The restaurant is described as elegant and situated in Brera, one of Milan's more refined neighbourhoods, so dress accordingly — neat, presentable clothing is appropriate. A jacket for men fits the tone; there is no data confirming a formal dress code, but turning up in casual streetwear would read as mismatched given the setting.
The venue sits at the €€ price range, which positions any tasting format well below what comparable Michelin-recognised kitchens in Milan charge. If you want to cover the range of Perbellini's north-to-south Italian cooking in a single visit, a tasting menu is the logical format. Specific menu details are not confirmed in available data, so check directly with the restaurant before booking.
Yes, with the right expectations. The room is intimate and the kitchen holds a Michelin Plate (2025), so the cooking quality matches a celebratory dinner without requiring the outlay of a two- or three-star meal. It is a better fit for a quiet, food-focused occasion than a large group or a venue where the room itself is the event.

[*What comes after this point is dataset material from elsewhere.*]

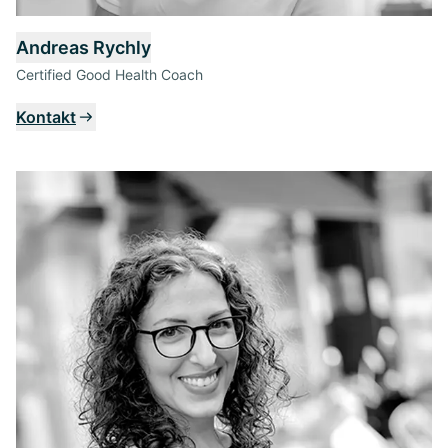
Andreas Rychly
Certified Good Health Coach
Kontakt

At €€ in central Milan with a Michelin Plate (2025) and a chef who already holds serious credentials from Verona, the value case is clear. You are getting cooking informed by both tradition and contemporary technique at a price point that undercuts most of the city's comparable recognised restaurants. For this category, it delivers well above what the price would lead you to expect.
Keep this venue in your Pearl passport, rate it after you visit, and track it alongside every other place you collect.